WHAT NEEDS TO BE DONE:
Starting from the line that holds "Добавлена возможность", print each remaining line of the entries exactly, ending with the last.

PROVIDED DATA:

----------------

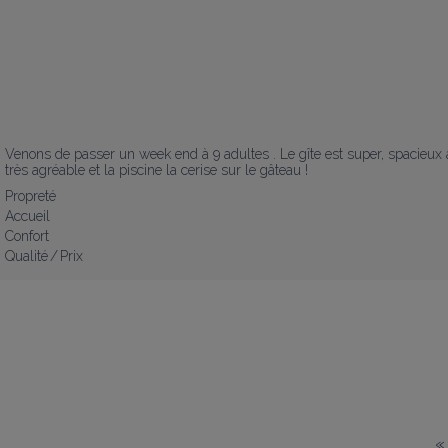
Venons de passer un week end à 9 adultes . Le gîte est super, spacieux av
très agréable et la piscine la cerise sur le gâteau !
Propreté
Accueil
Confort
Qualité / Prix
«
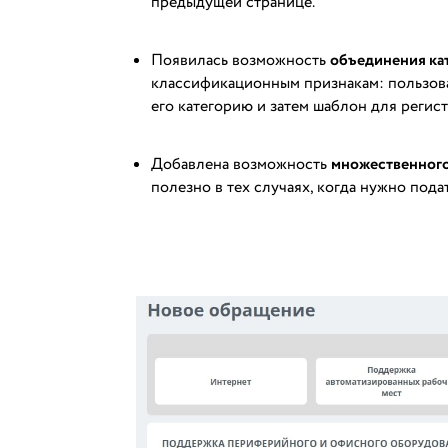
предыдущей странице.
Появилась возможность
объединения ка
классификационным признакам: пользова
его категорию и затем шаблон для регис
Добавлена возможность
множественног
полезно в тех случаях, когда нужно пода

----------------

SOLUTION TO THE EXERCISE:
Добавлена возможность
множественног
полезно в тех случаях, когда нужно пода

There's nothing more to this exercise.